ROCHESTER, N.Y. — The best of the best foam dart teams from across the country will be competing in a four-day Dart Zone Pro Competition in Rochester next month. The winning dart blasting team is going to take home $10,000 of the $15,000 in prize money.

This is not your backyard foam dart game. Some of these blaster enthusiasts got started in the Rochester Foam Dart League.


What You Need To Know

  • Players will compete for over $15,000 in prize money in the first-ever Dart Zone Pro Tournament

  • The foam dart pro contest in July 14-17 in Rochester

  • The Rochester Foam Dart League offers foam dart birthday parties, fundraisers, school programs and special events in Rochester, Buffalo, Syracuse and Albany

“This is the next level,” said Justin Dangler of the Rochester Foam Dart League. “This is pro foam blaster sports. We always knew at some point we were trying to get to that paintball level of pro play. This has really developed across the country the past few years and we are on the ground floor of the powers that be to make this happen.”
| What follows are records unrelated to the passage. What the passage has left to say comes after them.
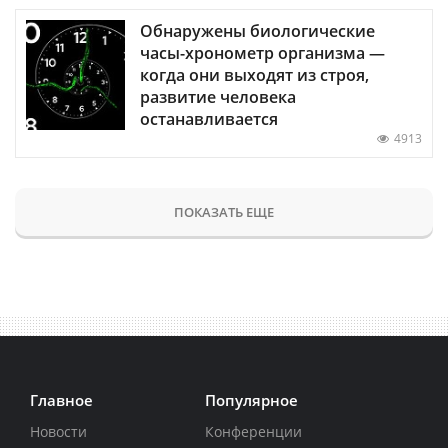
Обнаружены биологические
часы-хронометр организма —
когда они выходят из строя,
развитие человека
останавливается
4913
ПОКАЗАТЬ ЕЩЕ
Главное
Популярное
Новости
Конференции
Nerf, step aside. Dart Zone has quite the gear for this fast-growing sport. Darts are flying 250 feet per second.

After four rounds of qualifying, the Rochester Radioactive team is in the Dart Zone pro tournament. It’s ages 14 and up, so you have 14 and 41-year-olds out there blasting away.

Liam Mattingly is an industrial design student at RIT. He’s made a lot of friends through the sport and is even interning at a game developer designing blasters.

“This is a blaster I designed some parts for,” Mattingly said. “It’s a game I’ve played religiously. It’s a moderated game of tag between two teams. This feels like the start of it going more and more mainstream.”

From blaster modifications to new friendships and lots of exercise, this is so much more than the game for Andy Hunsinger. He has stage IV cancer. He was temporarily paralyzed but is now running the foam dart course and playing hard. He is a competitor. He is a survivor.

“It’s pretty much what’s helped keep me alive,” Hunsinger said. “I mean, going to qualifier in New Jersey and getting first place with my team. I mean, it was to the point where I was nearly in tears. It meant the world to me and this whole thing means the world to me. It is my life and there is nothing more in the world that I would rather be doing for fun than this.”

Foam dart fans can see various stages of the competition in person at Foamcon at RIT and the Dart Zone Pro at TSE in East Rochester. The final day of competition will also be live streamed by DartZoneBlasters.com on July 17.